Intervalo(s) à
beira-rio
0. Isto que nos leva do nascer ao morrer é tão-só um
intervalo entre nada e coisa nenhuma. Posto isto, julgo termos reunidas as
condições para haver mais calmex na
mioleira. Andarmos de coração de cavalo num peito de periquito, hum, não me
parece assisado. O mundo já é doido q.b. sem precisar do nosso subsídio. Isto é
paleio de velho, eu sei. Todavia, firmo-o e afirmo-o na mesma. Tenho aprendido
alguma coisa à beira-rio.
1. O Fred. Bateu com a porta. Era competente, era
dedicado, era assíduo, era pontual, era capaz, era interessado, era o Fred com
quem se podia sempre contar. Mas era empregado. Tinha colegas de maior
antiguidade. Colegas daquele tipo de instalados na própria mediocridade, de
cientistas do “ando-há-muitos-anos-nisto-a-virar-frangos”,
militantes do “olha-me-agora-este-ciclista”,
práticos do “ai-que-cheiro-ao-leite-deste-caramelo”.
Dariam autarcas modelares, os ex-colegas do Fred. Talvez ainda dêem. Em Outubro
que vem, se vier.
2. A Vanessa. Enverga unhas de gel escarlate que fazem
dela a caricatura da pomba burra. Arqueia o mindinho quando chupa, ai, o cone
de gelado. Era para ter ido para enfermeira mas agora a 4.ª Classe de
antigamente já não chega para tanto. E no entanto ela lê muito, na família
gabam-lhe muito o vício, lê tudo o
que for códigos misteriosos, segredos do Vaticano, cenas proféticas & demais pisca-olhos tipo Rodrigues dos Santos.

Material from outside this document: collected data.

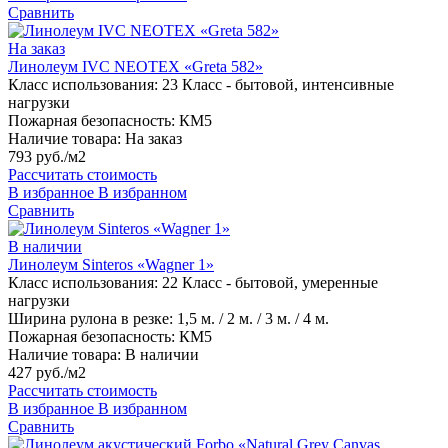
Сравнить
На заказ
Линолеум IVC NEOTEX «Greta 582»
Класс использования:
23 Класс - бытовой, интенсивные
нагрузки
Пожарная безопасность:
КМ5
Наличие товара:
На заказ
793 руб./м2
Рассчитать стоимость
В избранное
В избранном
Сравнить
В наличии
Линолеум Sinteros «Wagner 1»
Класс использования:
22 Класс - бытовой, умеренные
нагрузки
Ширина рулона в резке:
1,5 м. / 2 м. / 3 м. / 4 м.
Пожарная безопасность:
КМ5
Наличие товара:
В наличии
427 руб./м2
Рассчитать стоимость
В избранное
В избранном
Сравнить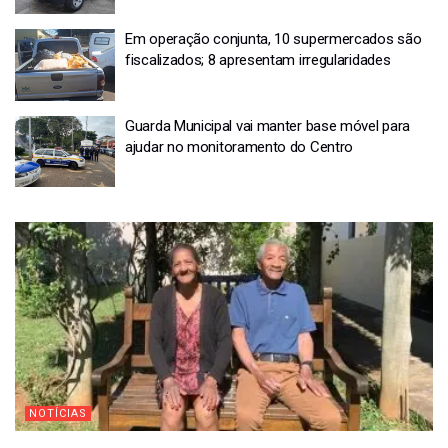
Em operação conjunta, 10 supermercados são
fiscalizados; 8 apresentam irregularidades
Guarda Municipal vai manter base móvel para
ajudar no monitoramento do Centro
NOTÍCIAS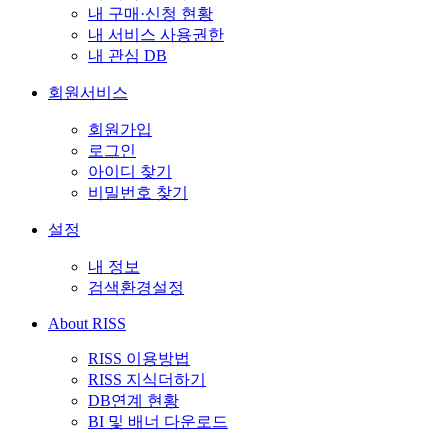
내 구매·신청 현황
내 서비스 사용권한
내 관심 DB
회원서비스
회원가입
로그인
아이디 찾기
비밀번호 찾기
설정
내 정보
검색환경설정
About RISS
RISS 이용방법
RISS 지식더하기
DB연계 현황
BI 및 배너 다운로드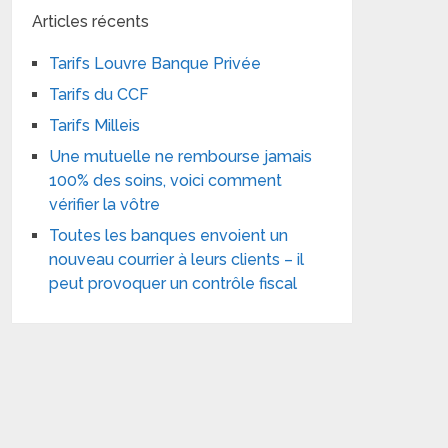
Articles récents
Tarifs Louvre Banque Privée
Tarifs du CCF
Tarifs Milleis
Une mutuelle ne rembourse jamais
100% des soins, voici comment
vérifier la vôtre
Toutes les banques envoient un
nouveau courrier à leurs clients – il
peut provoquer un contrôle fiscal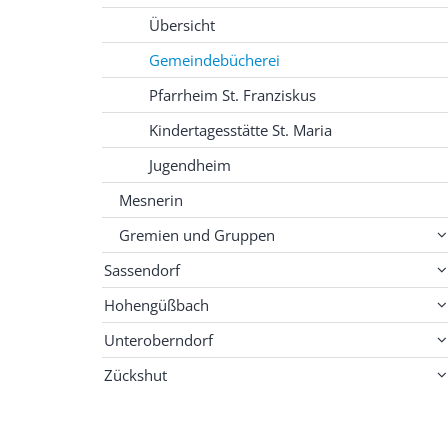
Übersicht
Gemeindebücherei
Pfarrheim St. Franziskus
Kindertagesstätte St. Maria
Jugendheim
Mesnerin
Gremien und Gruppen
Sassendorf
Hohengüßbach
Unteroberndorf
Zückshut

Ainda tentou gostar dos pastelões históricos do Moita, mas ainda hoje confunde
os Távoras com o gajo das notas de 500. Ou com aquela tia Ferreirinha dos bailes cor-de-rosa ou coiso ou com’é qu’era.
3. O Anselmo & a Laura. Casados desde aquando mataram
o Rei. Ele tem uma colecção de saquetas de açúcar muito jeitosa. O problema foi
nunca ter tirado o açúcar das saquetas, modos que a garagem dele é género Pequim
versão formigal. Ela, sábado-sim-sábado-não, vai-lhe ao expositor com um spray
daqueles tipo casa-e-plantas. Até à segunda-feira seguinte, Pequim torna-se
centro histórico de Santarém depois das sete da tarde. Mas lá são felizes à
maneira deles. Dali não vem mal ao mundo.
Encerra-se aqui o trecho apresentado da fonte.